==== Data for review ====

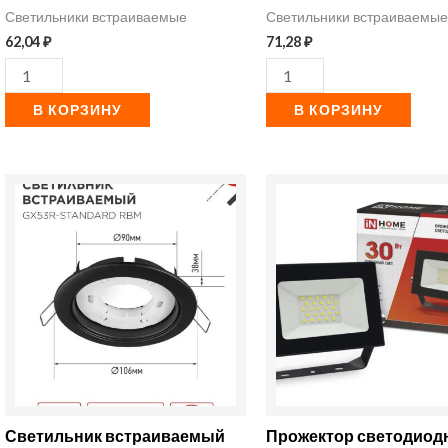
Светильники встраиваемые
Светильники встраиваемы
бел.
хром
62,04
₽
71,28
₽
(уп.10шт)
(10
IN
шт./
В КОРЗИНУ
В КОРЗИНУ
HOME
упак.)
4
Количество
Количество
товара
товара
Светильник
Прожектор
встраиваемый
светодиодный
GX53R-
СДО-7
standard
30Вт
RBM-
6500К
10PACK
IP65
матовый
2700лм
Светильник встраиваемый
Прожектор светодио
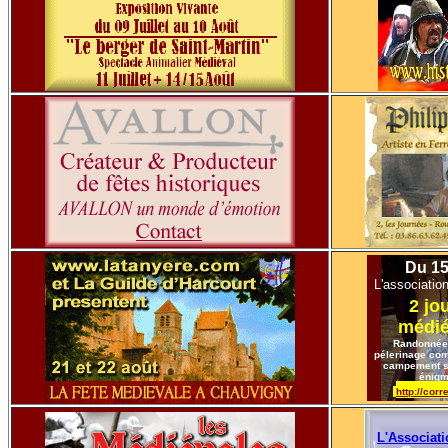
Du 15 
L'associati
2 jo
médié
Randonnée, 
pélerinage com
campement so
énigme
http://cor
L'Associati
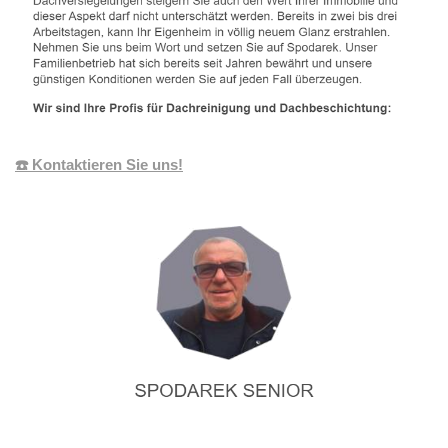
☎️ Kontaktieren Sie uns!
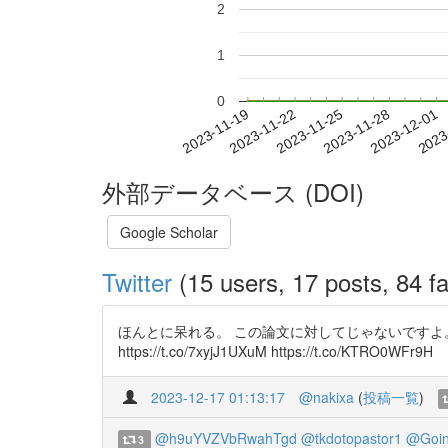
2
1
0
2023-11-25
2023-11-28
2023-12-01
2023
2023-11-19
2023-11-22
外部データベース (DOI)
Google Scholar
Twitter
(15 users, 17 posts, 84 fa
ほんとに呆れる。 この論文に対してじゃないですよ
https://t.co/7xyjJ1UXuM https://t.co/KTRO0WFr9H
2023-12-17 01:13:17
@nakixa
(
投稿一覧
)
@h9uYVZVbRwahTgd
@tkdotopastor1
@Goin
3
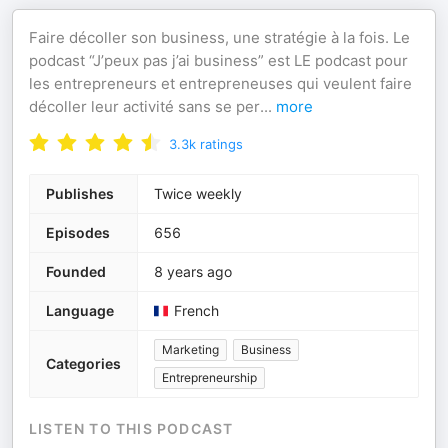
Faire décoller son business, une stratégie à la fois. Le
podcast “J’peux pas j’ai business” est LE podcast pour
les entrepreneurs et entrepreneuses qui veulent faire
décoller leur activité sans se per
...
more
3.3k
ratings
Publishes
Twice weekly
Episodes
656
Founded
8 years ago
Language
French
Marketing
Business
Categories
Entrepreneurship
LISTEN TO THIS PODCAST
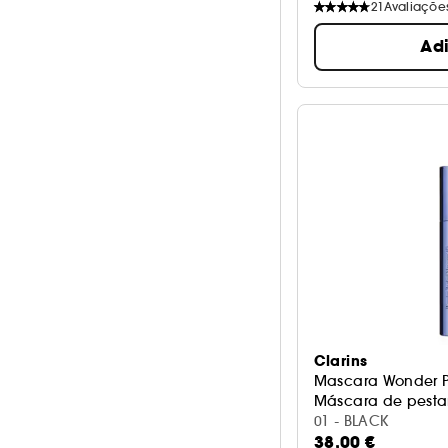
21
Avaliaçõe
Ad
Clarins
Mascara Wonder Pe
Máscara de pest
01 - BLACK
38,00 €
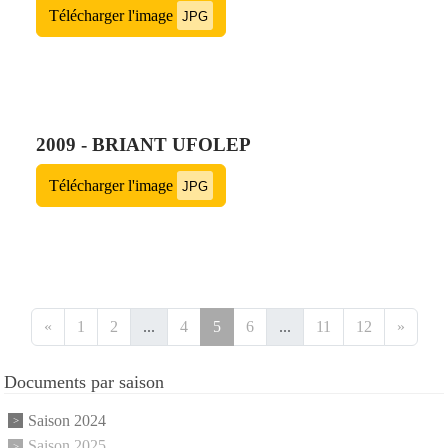
Télécharger l'image
JPG
2009 - BRIANT UFOLEP
Télécharger l'image
JPG
«
1
2
...
4
5
6
...
11
12
»
Documents par saison
Saison 2024
Saison 2025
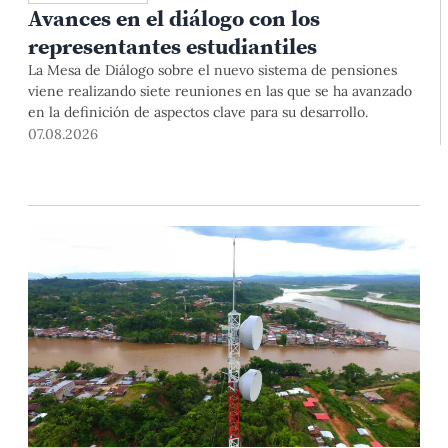
Avances en el diálogo con los
representantes estudiantiles
La Mesa de Diálogo sobre el nuevo sistema de pensiones
viene realizando siete reuniones en las que se ha avanzado
en la definición de aspectos clave para su desarrollo.
07.08.2026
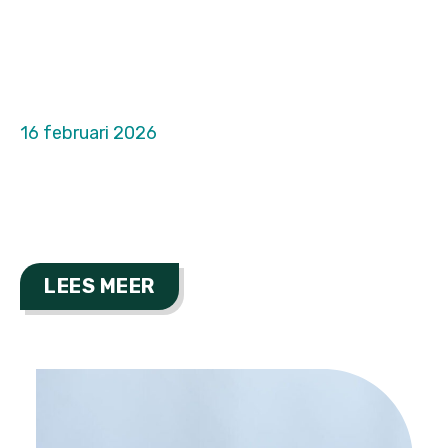
16 februari 2026
LEES MEER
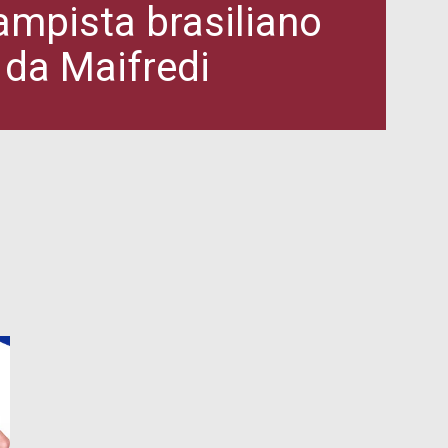
ampista brasiliano
 da Maifredi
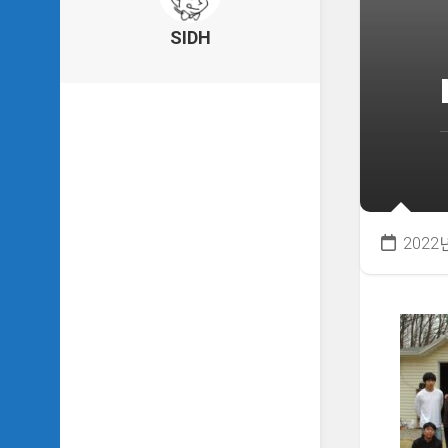
의
건
SIDH
축
물
이
야
기
SIDH
의
낙
서
2022
하
기
SIDH
의
사
는
이
야
기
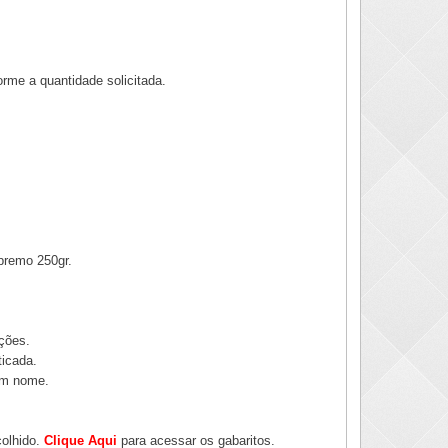
rme a quantidade solicitada.
upremo 250gr.
ções.
ticada.
um nome.
olhido.
Clique Aqui
para acessar os gabaritos.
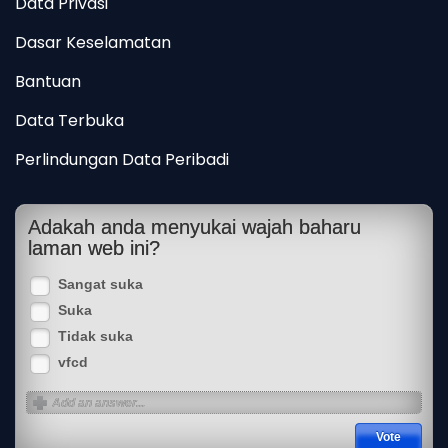
Data Privasi
Dasar Keselamatan
Bantuan
Data Terbuka
Perlindungan Data Peribadi
Adakah anda menyukai wajah baharu
laman web ini?
Sangat suka
Suka
Tidak suka
vfcd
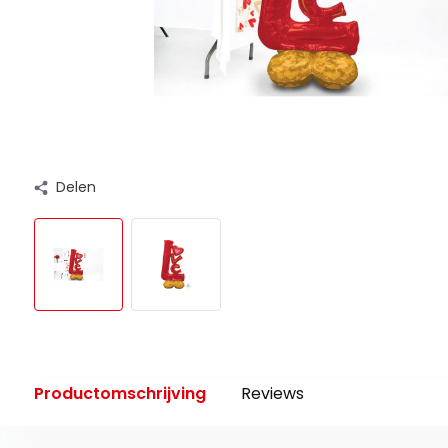
Delen
Productomschrijving
Reviews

====

* **Problem to work on**: Exactly reproduce the lines above, starting at the one that contains "da Maifredi" and ending at the one that contains "Adakah anda menyukai wajah baharu", both inclusive; leave the pictures out and add no other lines.

* **Answer area**:
 da Maifredi
의
건
SIDH
축
물
이
야
기
SIDH
의
낙
서
2022
하
기
SIDH
의
사
는
이
야
기
rme a quantidade solicitada.
upremo 250gr.
ções.
ticada.
um nome.
olhido.
Clique Aqui
para acessar os gabaritos.
Data Privasi
Dasar Keselamatan
Bantuan
Data Terbuka
Perlindungan Data Peribadi
Adakah anda menyukai wajah baharu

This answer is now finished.